- _The problem_:
From the entries below, retype only the lines from the one with "De logica om tot een" through the one with "Stazione centrale di Bologna. Parte", exactly as written.

- _Data records_:
▼
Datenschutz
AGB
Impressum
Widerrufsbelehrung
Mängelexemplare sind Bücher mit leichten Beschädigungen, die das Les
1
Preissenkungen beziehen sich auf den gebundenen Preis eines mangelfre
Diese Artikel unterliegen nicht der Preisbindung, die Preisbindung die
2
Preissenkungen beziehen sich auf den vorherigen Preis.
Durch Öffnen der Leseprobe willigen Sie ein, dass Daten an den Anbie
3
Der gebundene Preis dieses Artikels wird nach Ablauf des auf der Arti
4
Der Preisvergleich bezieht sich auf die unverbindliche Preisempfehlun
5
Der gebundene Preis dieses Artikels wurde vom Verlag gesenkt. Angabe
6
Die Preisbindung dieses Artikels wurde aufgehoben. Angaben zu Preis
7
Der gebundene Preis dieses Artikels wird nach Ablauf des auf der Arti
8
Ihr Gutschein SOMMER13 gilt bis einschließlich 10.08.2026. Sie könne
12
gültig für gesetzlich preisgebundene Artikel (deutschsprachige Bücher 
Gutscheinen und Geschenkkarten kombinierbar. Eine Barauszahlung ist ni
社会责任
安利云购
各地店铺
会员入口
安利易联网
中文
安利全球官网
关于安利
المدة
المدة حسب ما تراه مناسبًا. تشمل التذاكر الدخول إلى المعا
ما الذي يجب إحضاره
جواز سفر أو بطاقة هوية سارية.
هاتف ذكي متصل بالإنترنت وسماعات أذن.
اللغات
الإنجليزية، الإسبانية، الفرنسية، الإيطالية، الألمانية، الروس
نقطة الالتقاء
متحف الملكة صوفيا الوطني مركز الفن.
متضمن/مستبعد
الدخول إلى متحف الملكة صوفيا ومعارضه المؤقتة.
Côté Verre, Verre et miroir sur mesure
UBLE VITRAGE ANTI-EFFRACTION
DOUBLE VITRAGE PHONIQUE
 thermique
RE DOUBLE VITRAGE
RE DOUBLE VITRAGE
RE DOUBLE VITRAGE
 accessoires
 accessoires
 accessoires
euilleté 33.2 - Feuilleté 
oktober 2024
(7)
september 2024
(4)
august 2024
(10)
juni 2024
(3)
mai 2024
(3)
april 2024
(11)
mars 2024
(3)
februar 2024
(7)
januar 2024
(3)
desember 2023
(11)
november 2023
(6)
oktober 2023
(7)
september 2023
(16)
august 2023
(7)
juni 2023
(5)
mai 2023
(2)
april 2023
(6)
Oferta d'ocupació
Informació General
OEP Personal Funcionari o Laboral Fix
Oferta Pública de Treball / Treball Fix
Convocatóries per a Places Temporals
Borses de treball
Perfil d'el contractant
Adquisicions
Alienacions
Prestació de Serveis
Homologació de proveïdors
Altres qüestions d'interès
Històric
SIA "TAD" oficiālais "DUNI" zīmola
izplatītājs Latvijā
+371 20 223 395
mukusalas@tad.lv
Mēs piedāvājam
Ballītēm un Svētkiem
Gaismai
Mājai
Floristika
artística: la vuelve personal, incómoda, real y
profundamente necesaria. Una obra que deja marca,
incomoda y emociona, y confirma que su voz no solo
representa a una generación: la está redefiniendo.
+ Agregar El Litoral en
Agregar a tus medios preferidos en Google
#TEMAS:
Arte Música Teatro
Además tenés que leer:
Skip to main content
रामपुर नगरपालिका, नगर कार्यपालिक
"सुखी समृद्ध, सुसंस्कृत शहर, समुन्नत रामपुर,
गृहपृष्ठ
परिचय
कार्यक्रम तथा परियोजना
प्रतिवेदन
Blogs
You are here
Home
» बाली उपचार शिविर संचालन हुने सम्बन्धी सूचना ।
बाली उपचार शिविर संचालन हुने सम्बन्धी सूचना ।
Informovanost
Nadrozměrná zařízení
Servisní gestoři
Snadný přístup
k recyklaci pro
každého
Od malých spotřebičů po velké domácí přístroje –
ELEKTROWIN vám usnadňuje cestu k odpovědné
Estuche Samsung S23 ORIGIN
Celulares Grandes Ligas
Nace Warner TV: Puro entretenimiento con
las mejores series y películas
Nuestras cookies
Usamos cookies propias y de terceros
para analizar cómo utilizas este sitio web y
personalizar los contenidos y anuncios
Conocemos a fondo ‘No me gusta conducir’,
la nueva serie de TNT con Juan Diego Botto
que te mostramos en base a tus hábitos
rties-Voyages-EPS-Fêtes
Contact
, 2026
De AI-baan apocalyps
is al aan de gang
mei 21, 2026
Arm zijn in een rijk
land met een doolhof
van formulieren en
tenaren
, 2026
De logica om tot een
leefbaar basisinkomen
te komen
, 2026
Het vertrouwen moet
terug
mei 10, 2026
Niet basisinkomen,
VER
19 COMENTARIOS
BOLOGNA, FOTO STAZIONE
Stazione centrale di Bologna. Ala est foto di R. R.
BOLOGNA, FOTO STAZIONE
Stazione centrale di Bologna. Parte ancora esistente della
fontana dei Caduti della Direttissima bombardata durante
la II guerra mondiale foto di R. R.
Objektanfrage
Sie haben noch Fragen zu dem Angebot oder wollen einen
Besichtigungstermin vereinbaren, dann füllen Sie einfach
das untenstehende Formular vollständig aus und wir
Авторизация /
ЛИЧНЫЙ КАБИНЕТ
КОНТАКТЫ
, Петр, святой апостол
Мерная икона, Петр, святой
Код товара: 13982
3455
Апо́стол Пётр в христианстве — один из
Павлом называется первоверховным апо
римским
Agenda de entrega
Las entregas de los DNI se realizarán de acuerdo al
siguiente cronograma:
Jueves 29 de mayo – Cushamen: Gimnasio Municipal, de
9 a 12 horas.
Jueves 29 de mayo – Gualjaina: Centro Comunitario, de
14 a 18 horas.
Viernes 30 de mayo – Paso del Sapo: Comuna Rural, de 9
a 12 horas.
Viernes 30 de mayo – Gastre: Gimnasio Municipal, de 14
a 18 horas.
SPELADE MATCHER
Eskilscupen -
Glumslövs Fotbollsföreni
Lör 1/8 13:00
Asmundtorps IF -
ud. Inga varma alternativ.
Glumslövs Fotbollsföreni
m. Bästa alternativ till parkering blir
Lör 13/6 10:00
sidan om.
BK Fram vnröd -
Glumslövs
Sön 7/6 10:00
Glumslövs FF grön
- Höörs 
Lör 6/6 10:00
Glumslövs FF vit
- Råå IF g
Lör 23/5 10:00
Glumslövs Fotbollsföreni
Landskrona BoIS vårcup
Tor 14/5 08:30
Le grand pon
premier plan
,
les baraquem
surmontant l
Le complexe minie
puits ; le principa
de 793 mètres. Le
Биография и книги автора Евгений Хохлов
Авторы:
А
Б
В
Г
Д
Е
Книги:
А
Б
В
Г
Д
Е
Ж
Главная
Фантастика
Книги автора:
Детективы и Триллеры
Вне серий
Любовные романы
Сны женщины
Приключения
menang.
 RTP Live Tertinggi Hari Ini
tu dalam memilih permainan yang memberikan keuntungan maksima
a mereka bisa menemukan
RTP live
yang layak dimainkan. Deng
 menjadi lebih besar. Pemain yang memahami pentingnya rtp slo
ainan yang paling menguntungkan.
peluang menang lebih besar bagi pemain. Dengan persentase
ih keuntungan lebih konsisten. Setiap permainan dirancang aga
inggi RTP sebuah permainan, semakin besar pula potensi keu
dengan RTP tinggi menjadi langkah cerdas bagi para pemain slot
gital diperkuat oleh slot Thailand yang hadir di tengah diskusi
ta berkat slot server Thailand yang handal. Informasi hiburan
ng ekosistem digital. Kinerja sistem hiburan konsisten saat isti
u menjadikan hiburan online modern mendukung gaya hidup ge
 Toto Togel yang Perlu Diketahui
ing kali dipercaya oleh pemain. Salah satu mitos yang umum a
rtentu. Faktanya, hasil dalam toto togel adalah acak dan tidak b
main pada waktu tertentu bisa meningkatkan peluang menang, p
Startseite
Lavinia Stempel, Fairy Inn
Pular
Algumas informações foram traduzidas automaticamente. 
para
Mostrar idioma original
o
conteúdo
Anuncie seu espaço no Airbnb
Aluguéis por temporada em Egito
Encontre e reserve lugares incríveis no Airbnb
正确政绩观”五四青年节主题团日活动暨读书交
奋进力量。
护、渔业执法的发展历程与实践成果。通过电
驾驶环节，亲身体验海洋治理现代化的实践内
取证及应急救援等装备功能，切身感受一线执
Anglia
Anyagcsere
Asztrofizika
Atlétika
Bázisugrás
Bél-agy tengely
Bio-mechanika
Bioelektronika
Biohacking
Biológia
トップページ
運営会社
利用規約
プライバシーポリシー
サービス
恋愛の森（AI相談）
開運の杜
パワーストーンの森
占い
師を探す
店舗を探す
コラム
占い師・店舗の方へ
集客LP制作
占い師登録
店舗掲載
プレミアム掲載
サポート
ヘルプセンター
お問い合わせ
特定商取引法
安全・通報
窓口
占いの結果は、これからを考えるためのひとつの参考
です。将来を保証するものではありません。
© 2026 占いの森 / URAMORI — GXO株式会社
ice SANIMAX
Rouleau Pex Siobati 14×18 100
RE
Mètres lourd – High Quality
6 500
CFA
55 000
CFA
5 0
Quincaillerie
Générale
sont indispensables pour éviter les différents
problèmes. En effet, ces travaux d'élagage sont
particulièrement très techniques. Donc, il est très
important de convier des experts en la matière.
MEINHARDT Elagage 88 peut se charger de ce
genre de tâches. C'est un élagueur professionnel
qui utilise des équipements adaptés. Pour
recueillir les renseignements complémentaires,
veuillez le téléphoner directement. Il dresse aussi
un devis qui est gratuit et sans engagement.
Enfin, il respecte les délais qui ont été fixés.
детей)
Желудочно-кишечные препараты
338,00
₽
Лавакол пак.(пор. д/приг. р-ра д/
▲
- _Solution_:
De logica om tot een
leefbaar basisinkomen
te komen
, 2026
Het vertrouwen moet
terug
mei 10, 2026
Niet basisinkomen,
VER
19 COMENTARIOS
BOLOGNA, FOTO STAZIONE
Stazione centrale di Bologna. Ala est foto di R. R.
BOLOGNA, FOTO STAZIONE
Stazione centrale di Bologna. Parte ancora esistente della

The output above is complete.